- [Work required]:
Pictures are to be excluded. Please print only the lines from the one containing "Thoughts that Hollister" through the end of the data, exactly as they appear.

- [Stored items from a collection]:

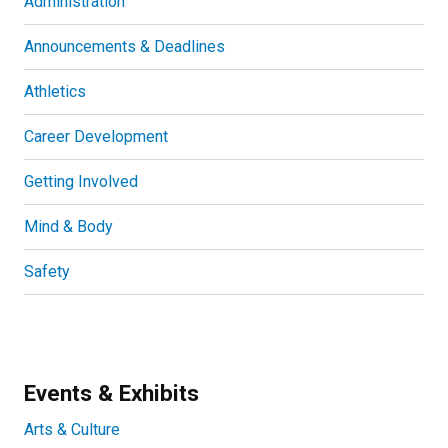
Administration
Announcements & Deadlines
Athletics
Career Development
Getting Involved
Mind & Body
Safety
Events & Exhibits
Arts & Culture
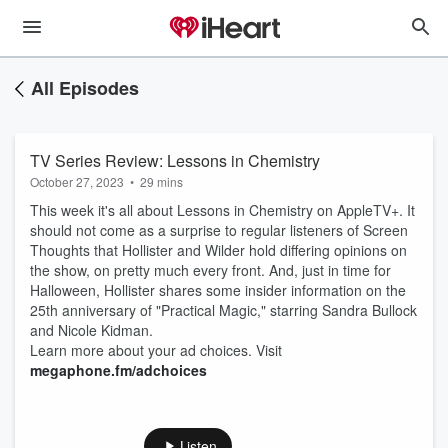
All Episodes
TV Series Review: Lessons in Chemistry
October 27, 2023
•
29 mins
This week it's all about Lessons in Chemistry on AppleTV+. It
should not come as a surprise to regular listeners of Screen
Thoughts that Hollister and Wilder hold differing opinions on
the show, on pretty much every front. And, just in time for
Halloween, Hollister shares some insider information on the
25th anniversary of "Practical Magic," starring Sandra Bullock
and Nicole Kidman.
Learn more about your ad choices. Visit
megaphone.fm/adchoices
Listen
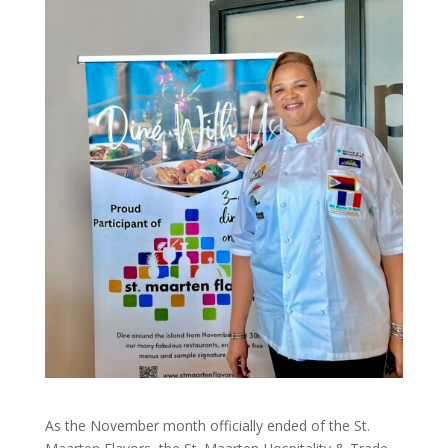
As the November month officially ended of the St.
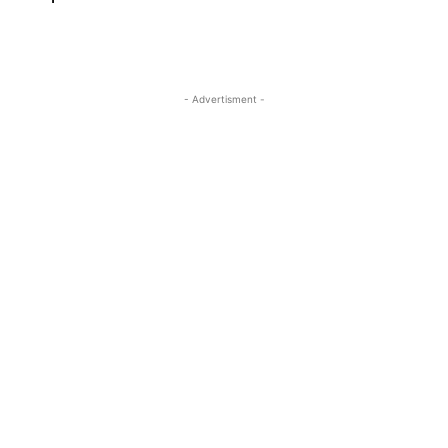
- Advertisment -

- [Answer below]:
Thoughts that Hollister and Wilder hold differing opinions on
the show, on pretty much every front. And, just in time for
Halloween, Hollister shares some insider information on the
25th anniversary of "Practical Magic," starring Sandra Bullock
and Nicole Kidman.
Learn more about your ad choices. Visit
megaphone.fm/adchoices
Listen
As the November month officially ended of the St.
- Advertisment -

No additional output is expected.